%%
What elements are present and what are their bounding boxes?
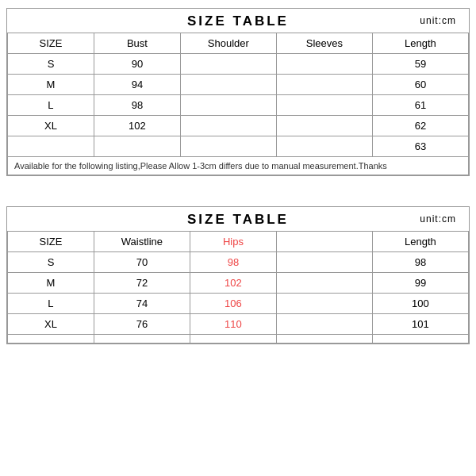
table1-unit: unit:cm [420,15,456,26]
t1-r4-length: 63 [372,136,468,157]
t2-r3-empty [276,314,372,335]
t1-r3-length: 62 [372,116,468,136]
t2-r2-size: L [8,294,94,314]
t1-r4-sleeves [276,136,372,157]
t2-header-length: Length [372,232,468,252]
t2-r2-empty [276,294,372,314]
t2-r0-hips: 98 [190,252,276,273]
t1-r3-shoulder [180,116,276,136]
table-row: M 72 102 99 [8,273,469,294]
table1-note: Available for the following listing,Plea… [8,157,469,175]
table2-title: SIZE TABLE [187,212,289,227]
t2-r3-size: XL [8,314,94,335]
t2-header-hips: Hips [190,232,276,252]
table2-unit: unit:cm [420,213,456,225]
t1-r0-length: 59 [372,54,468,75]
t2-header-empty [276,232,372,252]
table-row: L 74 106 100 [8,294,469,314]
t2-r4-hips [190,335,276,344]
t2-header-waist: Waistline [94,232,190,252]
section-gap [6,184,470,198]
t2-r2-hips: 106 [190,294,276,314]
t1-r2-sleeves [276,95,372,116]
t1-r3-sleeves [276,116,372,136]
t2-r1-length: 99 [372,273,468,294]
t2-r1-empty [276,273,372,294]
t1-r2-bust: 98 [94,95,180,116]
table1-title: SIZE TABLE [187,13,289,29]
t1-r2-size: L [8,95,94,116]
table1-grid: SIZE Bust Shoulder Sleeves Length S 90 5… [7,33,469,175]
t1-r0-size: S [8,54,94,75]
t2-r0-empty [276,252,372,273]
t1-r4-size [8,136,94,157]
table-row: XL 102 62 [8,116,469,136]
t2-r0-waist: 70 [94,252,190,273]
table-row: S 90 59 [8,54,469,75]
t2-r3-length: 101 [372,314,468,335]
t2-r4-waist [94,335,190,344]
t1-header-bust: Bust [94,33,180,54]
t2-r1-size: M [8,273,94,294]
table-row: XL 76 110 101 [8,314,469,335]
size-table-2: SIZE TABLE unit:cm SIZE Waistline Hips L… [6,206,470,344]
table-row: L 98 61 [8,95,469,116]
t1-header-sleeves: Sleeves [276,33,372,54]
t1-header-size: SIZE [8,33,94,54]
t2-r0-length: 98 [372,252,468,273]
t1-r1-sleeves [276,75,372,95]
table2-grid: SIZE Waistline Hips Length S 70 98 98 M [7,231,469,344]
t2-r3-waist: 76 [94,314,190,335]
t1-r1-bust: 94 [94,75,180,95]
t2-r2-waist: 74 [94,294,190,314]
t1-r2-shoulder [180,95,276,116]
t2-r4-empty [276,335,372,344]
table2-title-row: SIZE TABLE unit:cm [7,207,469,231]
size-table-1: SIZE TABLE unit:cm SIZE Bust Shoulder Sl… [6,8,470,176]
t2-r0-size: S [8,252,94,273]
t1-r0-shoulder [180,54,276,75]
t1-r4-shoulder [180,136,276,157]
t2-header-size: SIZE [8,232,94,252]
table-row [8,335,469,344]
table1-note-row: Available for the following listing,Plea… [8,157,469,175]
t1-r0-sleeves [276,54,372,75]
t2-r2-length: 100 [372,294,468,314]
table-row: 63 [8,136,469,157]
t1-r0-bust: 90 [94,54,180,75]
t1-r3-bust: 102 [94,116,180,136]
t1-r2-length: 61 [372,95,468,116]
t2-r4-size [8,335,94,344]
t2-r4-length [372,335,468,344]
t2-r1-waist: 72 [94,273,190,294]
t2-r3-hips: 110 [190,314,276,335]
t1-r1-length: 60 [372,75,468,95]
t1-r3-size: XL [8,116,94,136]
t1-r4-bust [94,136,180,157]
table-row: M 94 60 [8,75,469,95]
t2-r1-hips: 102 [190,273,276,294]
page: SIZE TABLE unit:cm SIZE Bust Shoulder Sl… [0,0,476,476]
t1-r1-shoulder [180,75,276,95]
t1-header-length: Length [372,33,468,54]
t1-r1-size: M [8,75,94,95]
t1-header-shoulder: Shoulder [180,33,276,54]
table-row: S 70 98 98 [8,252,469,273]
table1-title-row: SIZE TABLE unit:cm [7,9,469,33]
%%
YOUR GOAL => Reproduce the records above exactly, excluding every picture.

PROBLEM SOLUTION =>
What elements are present and what are their bounding boxes?
table1-unit: unit:cm [420,15,456,26]
t1-r4-length: 63 [372,136,468,157]
t2-r3-empty [276,314,372,335]
t1-r3-length: 62 [372,116,468,136]
t2-r2-size: L [8,294,94,314]
t1-r4-sleeves [276,136,372,157]
t2-header-length: Length [372,232,468,252]
t2-r2-empty [276,294,372,314]
t2-r0-hips: 98 [190,252,276,273]
t1-r3-shoulder [180,116,276,136]
table-row: M 72 102 99 [8,273,469,294]
table1-note: Available for the following listing,Plea… [8,157,469,175]
table2-title: SIZE TABLE [187,212,289,227]
t2-r3-size: XL [8,314,94,335]
t2-header-hips: Hips [190,232,276,252]
table2-unit: unit:cm [420,213,456,225]
t1-r0-length: 59 [372,54,468,75]
t2-header-empty [276,232,372,252]
table-row: L 74 106 100 [8,294,469,314]
t2-r4-hips [190,335,276,344]
t2-header-waist: Waistline [94,232,190,252]
section-gap [6,184,470,198]
t2-r2-hips: 106 [190,294,276,314]
t1-r2-sleeves [276,95,372,116]
t1-r3-sleeves [276,116,372,136]
t2-r1-length: 99 [372,273,468,294]
t2-r1-empty [276,273,372,294]
t1-r2-bust: 98 [94,95,180,116]
table1-title: SIZE TABLE [187,13,289,29]
t1-r2-size: L [8,95,94,116]
table1-grid: SIZE Bust Shoulder Sleeves Length S 90 5… [7,33,469,175]
t1-r0-size: S [8,54,94,75]
t2-r0-empty [276,252,372,273]
t1-r4-size [8,136,94,157]
table-row: XL 102 62 [8,116,469,136]
t2-r0-waist: 70 [94,252,190,273]
table-row: S 90 59 [8,54,469,75]
t2-r3-length: 101 [372,314,468,335]
t2-r4-waist [94,335,190,344]
t1-header-bust: Bust [94,33,180,54]
t2-r1-size: M [8,273,94,294]
table-row: XL 76 110 101 [8,314,469,335]
size-table-2: SIZE TABLE unit:cm SIZE Waistline Hips L… [6,206,470,344]
table-row: L 98 61 [8,95,469,116]
t1-header-sleeves: Sleeves [276,33,372,54]
t1-header-size: SIZE [8,33,94,54]
t2-r0-length: 98 [372,252,468,273]
t1-r1-sleeves [276,75,372,95]
table2-grid: SIZE Waistline Hips Length S 70 98 98 M [7,231,469,344]
t2-r3-waist: 76 [94,314,190,335]
t1-r1-bust: 94 [94,75,180,95]
t2-r2-waist: 74 [94,294,190,314]
t1-r2-shoulder [180,95,276,116]
t2-r4-empty [276,335,372,344]
table2-title-row: SIZE TABLE unit:cm [7,207,469,231]
size-table-1: SIZE TABLE unit:cm SIZE Bust Shoulder Sl… [6,8,470,176]
t2-r0-size: S [8,252,94,273]
t1-r0-shoulder [180,54,276,75]
t1-r4-shoulder [180,136,276,157]
t2-header-size: SIZE [8,232,94,252]
table-row [8,335,469,344]
table1-note-row: Available for the following listing,Plea… [8,157,469,175]
t1-r0-sleeves [276,54,372,75]
t2-r2-length: 100 [372,294,468,314]
table-row: 63 [8,136,469,157]
t1-r0-bust: 90 [94,54,180,75]
t1-r3-bust: 102 [94,116,180,136]
t1-r2-length: 61 [372,95,468,116]
t2-r4-size [8,335,94,344]
t2-r4-length [372,335,468,344]
t2-r1-waist: 72 [94,273,190,294]
t2-r3-hips: 110 [190,314,276,335]
t1-r1-length: 60 [372,75,468,95]
t1-r3-size: XL [8,116,94,136]
t1-r4-bust [94,136,180,157]
table-row: M 94 60 [8,75,469,95]
t2-r1-hips: 102 [190,273,276,294]
page: SIZE TABLE unit:cm SIZE Bust Shoulder Sl… [0,0,476,476]
t1-r1-shoulder [180,75,276,95]
t1-header-length: Length [372,33,468,54]
t1-r1-size: M [8,75,94,95]
t1-header-shoulder: Shoulder [180,33,276,54]
table-row: S 70 98 98 [8,252,469,273]
table1-title-row: SIZE TABLE unit:cm [7,9,469,33]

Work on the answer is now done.